I would think the stain would wash away if used as a cutting board.


----------



## bondogaposis (Dec 18, 2011)

I don't think stain, iron acetate or any other would hold up to cutting board use. Get some dark woods like walnut or purple heart. Mahogany is pretty soft for cutting boards.


----------



## MattHenschen (Jan 10, 2015)

Thanks for the feedback, guys! For my "maiden voyage" cutting board, I'm going to keep it rather simple and plan to use some combination of oak, maple, walnut or cherry (depending on availability) for the bulk of the material but wanted to sparingly use something really dark or even black purely for aesthetics. I tested the iron acetate on some mahogany I had on hand and it darkened it quite dramatically. I had read that this metallic acid cocktail actually chemically alters the wood, as opposed to stains that only saturate the wood. I've also read that, with end grain boards, oils & other liquids can actually flow through the fibers to seep out on the other side. As I said, I'm new to this so I appreciate the opportunity to bounce these ideas off other members. I'm still in R&D mode right now, so I welcome any and all feedback or suggestions.

Matt


----------



## Kazooman (Jan 20, 2013)

Art is correct on the choice of woods for end grain cutting boards. Oak is generally not the best choice. The maple, walnut, and cherry are better choices, and I second the purple heart suggestion.

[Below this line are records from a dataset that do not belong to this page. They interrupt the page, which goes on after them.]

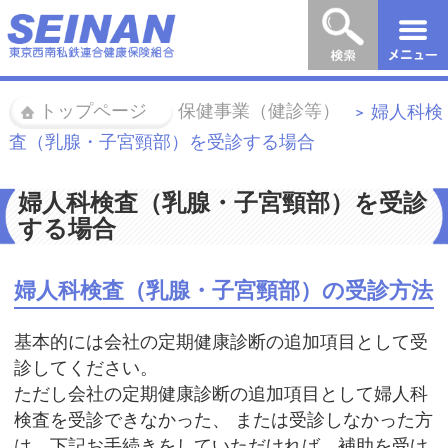
トップページ
保健事業（健診等）
婦人科検
＞
＞
査（乳腺・子宮頸部）を受診する場合
婦人科検査（乳腺・子宮頸部）を受診
する場合
婦人科検査（乳腺・子宮頸部）の受診方法
基本的には会社の定期健康診断の追加項目として受
診してください。
ただし会社の定期健康診断の追加項目として婦人科
検査を受診できなかった、 または受診しなかった方
は、下記お手続きをしていただければ、補助を受け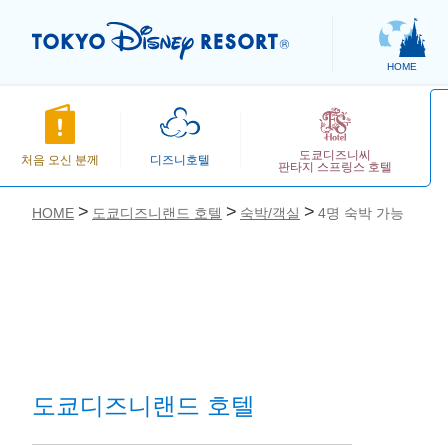
HOME
도쿄디즈니씨
처음 오신 분께
디즈니호텔
판타지 스프링스 호텔
HOME
도쿄디즈니랜드 호텔
숙박/객실
4명 숙박 가능
お気に入り
도쿄디즈니랜드 호텔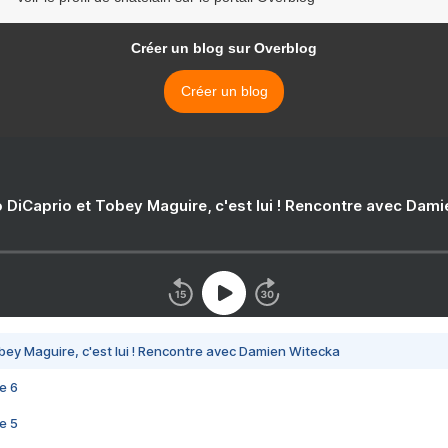
Créer un blog sur Overblog
Créer un blog
 DiCaprio et Tobey Maguire, c'est lui ! Rencontre avec Dam
bey Maguire, c'est lui ! Rencontre avec Damien Witecka
e 6
e 5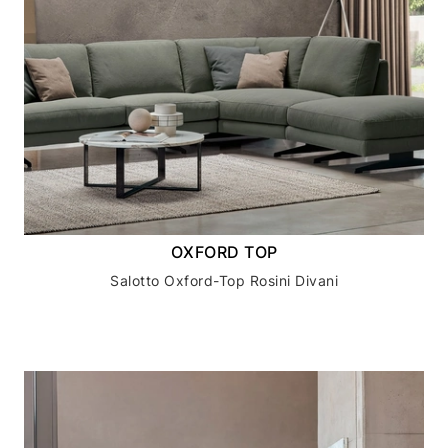
OXFORD TOP
Salotto Oxford-Top Rosini Divani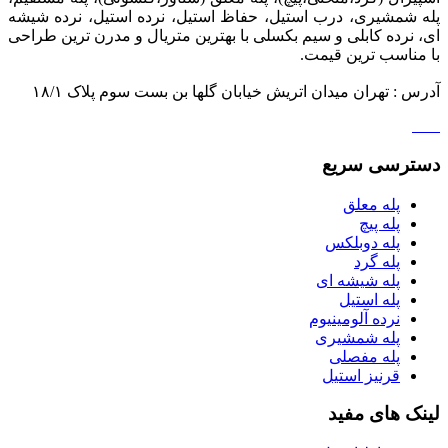
پله شمشیری، درب استیل، حفاظ استیل، نرده استیل، نرده شیشه
ای، نرده کابلی و سیم بکسلی با بهترین متریال و مدرن ترین طراحی
با مناسب ترین قیمت.
آدرس : تهران میدان اتریش خیابان گلها بن بست سوم پلاک ۱۸/۱
دسترسی سریع
پله معلق
پله پیچ
پله دوبلکس
پله گرد
پله شیشه ای
پله استیل
نرده آلومینیوم
پله شمشیری
پله مفصلی
قرنیز استیل
لینک های مفید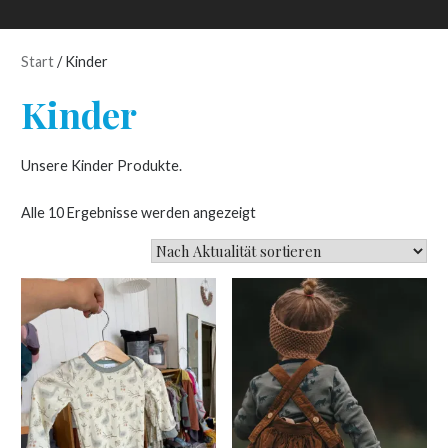
Start
/ Kinder
Kinder
Unsere Kinder Produkte.
Nach
Alle 10 Ergebnisse werden angezeigt
Aktualität
sortiert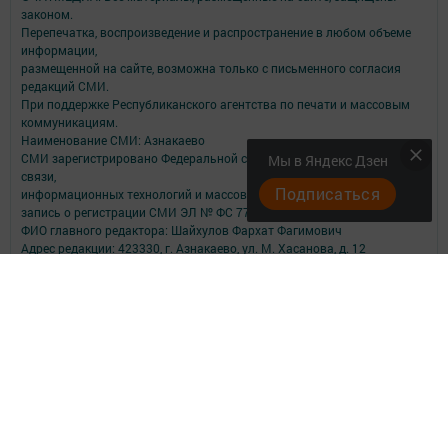
законом.
Перепечатка, воспроизведение и распространение в любом объеме
информации,
размещенной на сайте, возможна только с письменного согласия
редакций СМИ.
При поддержке Республиканского агентства по печати и массовым
коммуникациям.
Наименование СМИ: Азнакаево
СМИ зарегистрировано Федеральной службой по надзору в сфере
Мы в Яндекс Дзен
связи,
Подписаться
информационных технологий и массовых коммуникаций
запись о регистрации СМИ ЭЛ № ФС 77 - 48877 от 07.03.2012
ФИО главного редактора: Шайхулов Фархат Фагимович
Адрес редакции: 423330, г. Азнакаево, ул. М. Хасанова, д. 12
Телефон редакции: +7 (85592) 9-43-57
Электронная почта: azmayak@mail.ru
О фактах коррупции сообщайте на e-mail: azmayak@mail.ru
Учредитель СМИ: АО «ТАТМЕДИА»
Антикоррупционная политика
АО «ТАТМЕДИА» использует «cookie»
для персонализации сервисов и
удобства пользователей сайтом.
Использование «cookie» можно отменить в настройках браузера.
Политика конфиденциальности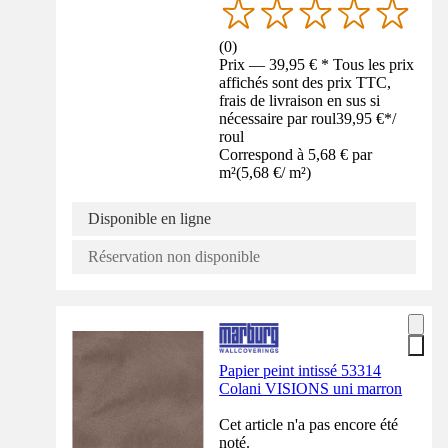
(
0
)
Prix — 39,95 € * Tous les prix
affichés sont des prix TTC,
frais de livraison en sus si
nécessaire par roul
39,95 €
*
/
roul
Correspond à 5,68 € par
m²
(
5,68 €
/
m²
)
Disponible en ligne
Réservation non disponible
Papier peint intissé 53314
Colani VISIONS uni marron
Cet article n'a pas encore été
noté.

One issue would be when to apply the iron solution (I hesitate to call it a stain since is is reacting chemically with the tannins in the wood, not just soaking in a color). No matter how well you do the final glue up you will still need to do some leveling on the board, often quite a lot. If you treat the wood before glue up then the sanding might cause variations in the intensity of the color. If you treat after leveling the board you will be affecting all of the species of wood to varying extents.

You might be surprised to see just how dark some of the woods will be after oiling. This is end grain. We often struggle to keep end grain from getting too dark when finishing a piece. Here it is your friend. Try making a small prototype (nothing fancy) with the variety of woods you have at hand and see how the colors come out.

I actually use the end grain boards I have made and wouldn't put any stain or color treatment on the wood that will have food contact. Just what nature provided and a lot of mineral oil.


----------